The enormous siheyuan at Nos. 27, 30, 32 and 34 were backyards to prince Zeng Ge Lin Qin (1811- 1865), a Mongolian aristocrat who led troops to fight against the Taiping rebellion and foreign invaders. Now the buildings are protected cultural relic units that mostly belong to private families, but the hallway gate at No. 19 and the LüSong Yuan hotel at No. 22 provide a living example of the original style siheyuan and bring countless visitors to the unique lane.
Down a dark hallway
Unaware passersby can easily miss No. 19, as the entrance looks like any other, with just a small note by the entrance informing of the highly unusual "hallway gate" behind it.
The front door opens onto a long, narrow hallway only five meters wide and 100 meters long that leads to a stylish siheyuan door facing Dongmianhua Hutong on its north. Along the path are four courtyards behind tightly locked doors.
This kind of structure is highly unusual in Beijing, said Gao Wei, the director of the Beijing Traditional Association of Geography and History. "The hallway should be something that only appeared on the historical stage of hutong after 1949, when the local residents built this path for easy access between the two hutong," he said. "Since the former embassy of DPRK (Democratic People's Republic of Korea) settled here once in the 1950s they might be the builder of this easy path." As a person who's been wandering around hutong for years, I was still taken by surprise to encounter this sort of unusual structure.
The oldest siheyuan hotel
The LüSong Yuan hotel at No. 22 was another part of the giant mansion of Prince Zeng, and today it's one of the oldest siheyuan-style hotels in the region. For the siheyuan lovers, here is also one of the few places you could walk in without a man disturbing anyone inside.

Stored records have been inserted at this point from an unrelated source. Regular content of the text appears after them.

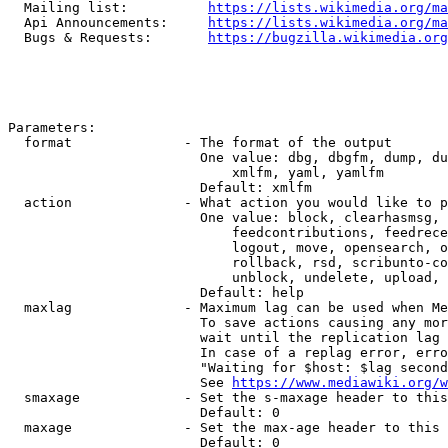
  Mailing list:          
https://lists.wikimedia.org/ma
  Api Announcements:     
https://lists.wikimedia.org/ma
  Bugs & Requests:       
https://bugzilla.wikimedia.org
Parameters:

  format              - The format of the output

                        One value: dbg, dbgfm, dump, du
                            xmlfm, yaml, yamlfm

                        Default: xmlfm

  action              - What action you would like to p
                        One value: block, clearhasmsg, 
                            feedcontributions, feedrece
                            logout, move, opensearch, o
                            rollback, rsd, scribunto-co
                            unblock, undelete, upload, 
                        Default: help

  maxlag              - Maximum lag can be used when Me
                        To save actions causing any mor
                        wait until the replication lag 
                        In case of a replag error, erro
                        "Waiting for $host: $lag second
                        See 
https://www.mediawiki.org/w
  smaxage             - Set the s-maxage header to this
                        Default: 0

  maxage              - Set the max-age header to this 
                        Default: 0
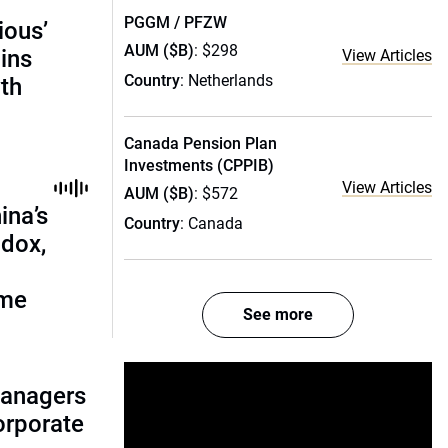
PGGM / PFZW
ious’
AUM ($B)
: $298
ains
View Articles
Country
: Netherlands
th
Canada Pension Plan
Investments (CPPIB)
View Articles
AUM ($B)
: $572
ina’s
Country
: Canada
adox,
ome
See more
managers
corporate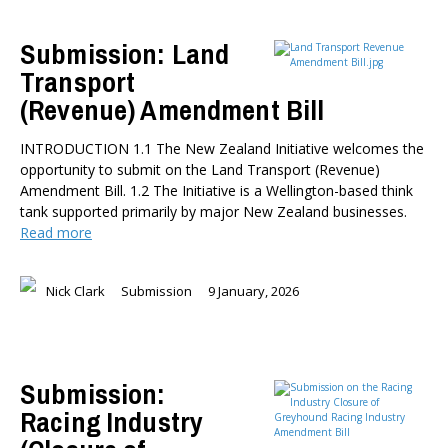
Submission: Land
Transport
(Revenue) Amendment Bill
INTRODUCTION 1.1 The New Zealand Initiative welcomes the
opportunity to submit on the Land Transport (Revenue)
Amendment Bill. 1.2 The Initiative is a Wellington-based think
tank supported primarily by major New Zealand businesses.
Read more
Nick Clark
Submission
9 January, 2026
Submission:
Racing Industry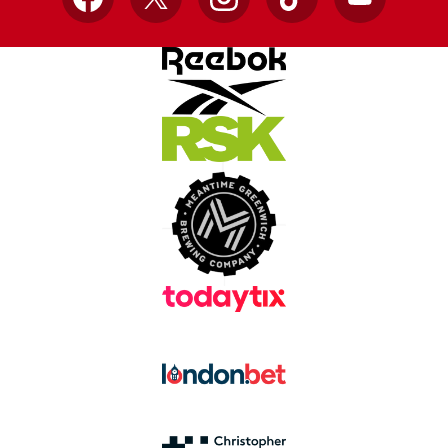
Facebook
X
Instagram
TikTok
YouTube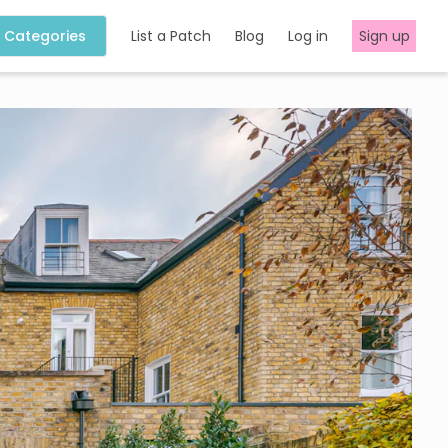
Categories
List a Patch
Blog
Log in
Sign up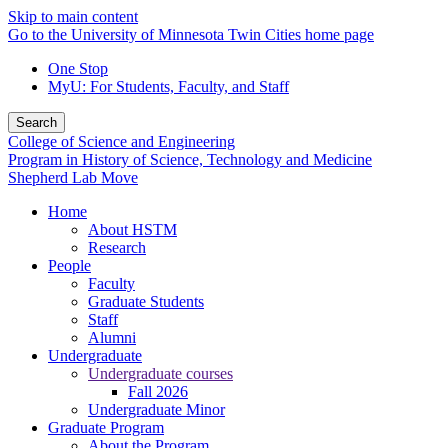
Skip to main content
Go to the University of Minnesota Twin Cities home page
One Stop
MyU
: For Students, Faculty, and Staff
Search
College of Science and Engineering
Program in History of Science, Technology and Medicine
Shepherd Lab Move
Home
About HSTM
Research
People
Faculty
Graduate Students
Staff
Alumni
Undergraduate
Undergraduate courses
Fall 2026
Undergraduate Minor
Graduate Program
About the Program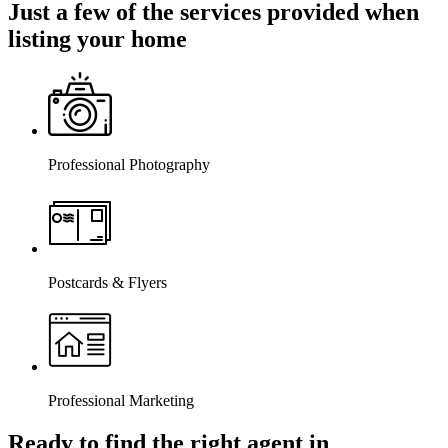
Just a few of the services provided when
listing your home
Professional Photography
Postcards & Flyers
Professional Marketing
Ready to find the right agent
in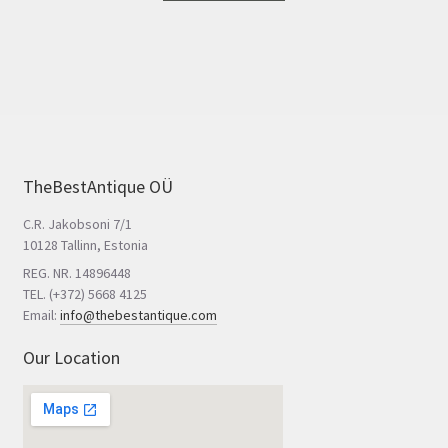
TheBestAntique OÜ
C.R. Jakobsoni 7/1
10128 Tallinn, Estonia
REG. NR. 14896448
TEL. (+372) 5668 4125
Email:
info@thebestantique.com
Our Location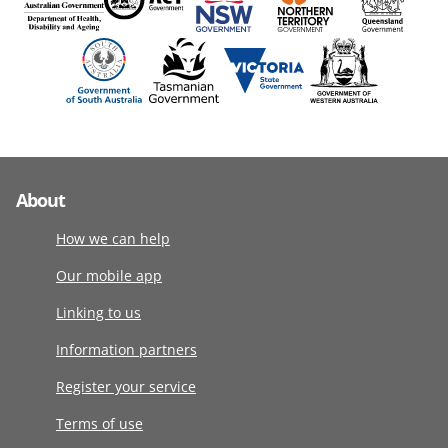
About
How we can help
Our mobile app
Linking to us
Information partners
Register your service
Terms of use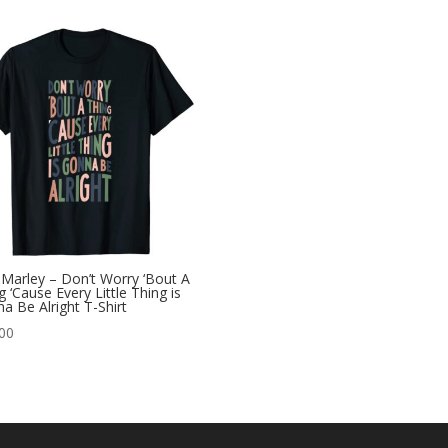
Marley – Don’t Worry ‘Bout A
g ‘Cause Every Little Thing is
a Be Alright T-Shirt
00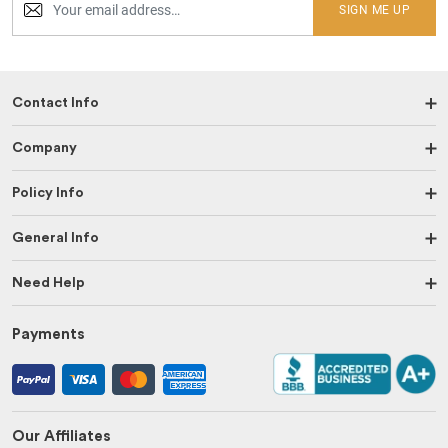
SIGN ME UP
Contact Info
Company
Policy Info
General Info
Need Help
Payments
Our Affiliates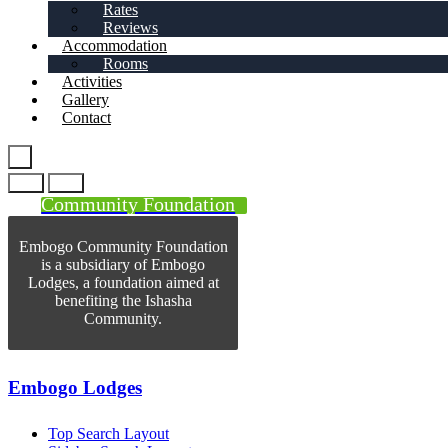
Rates
Reviews
Accommodation
Rooms
Activities
Gallery
Contact
Community Foundation
Embogo Community Foundation
is a subsidiary of Embogo
Lodges, a foundation aimed at
benefiting the Ishasha
Community.
Embogo Lodges
Top Search Layout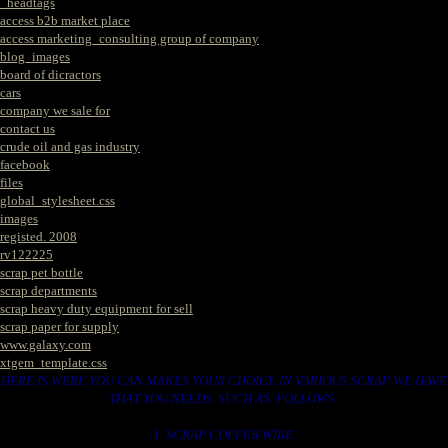
_headtags
access b2b market place
access marketing_consulting group of company
blog_images
board of dicractors
cars
company we sale for
contact us
crude oil and gas industry
facebook
files
global_stylesheet.css
images
registed. 2008
rv122225
scrap pet bottle
scrap departments
scrap heavy duty equipment for sell
scrap paper for supply
www.galaxy.com
xtgem_template.css
HERE IS WERE YOU CAN MAKES YOUR CHOICE IN VARIOUS SCRAP WE HAVE
THAT YOU NEEDS. SUCH AS. FOLLOWS..
1. SCRAP COPPER WIRE.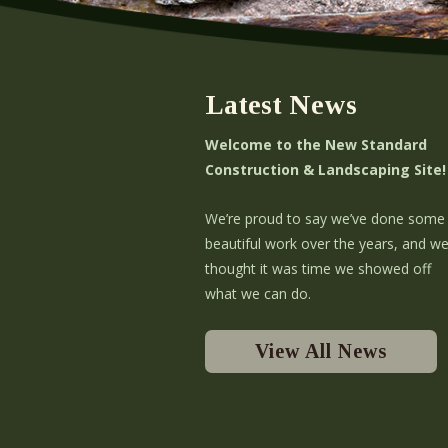
Latest News
Welcome to the New Standard
Construction & Landscaping Site!
We’re proud to say we’ve done some
beautiful work over the years, and w
thought it was time we showed off
what we can do.
View All News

The owner of this ostentatious hotel is a man from Hong Kong who perceived the market opportunity of siheyuan hotel more than 20 years ago and settled his business here.
From the former prince's mansion to a luxury international hotel today, it has witnessed a decisive change. "Twenty years ago, when LüSong Yuan hotel was founded here after being a youth hostel, there were no other siheyuan hotel in the region," said Craig T. Y. Law, the hotel manager. "Now they are abundant."
The hotel has also been expanded from just 20 rooms to 58 rooms and about three courtyards today. Over 90 percent of guests here are tourists from around the world who want to stay close to the hutong atmosphere.
"The layout of this hotel was built partially loyal to the original layout," said Law. "Yet on the other hand, like other siheyuan hotels we have small numbers of accommodations, unlike other four-star hotels that are not in hutong region. Because of this, one month room booking in advance is necessary for the guests all time."
History is full of its little ironies. At least it is to Zeng, who spent his life on the battlefield fighting against foreign troops. Never would he know that just about a century later, his own residence would become a place welcoming expats from around the world.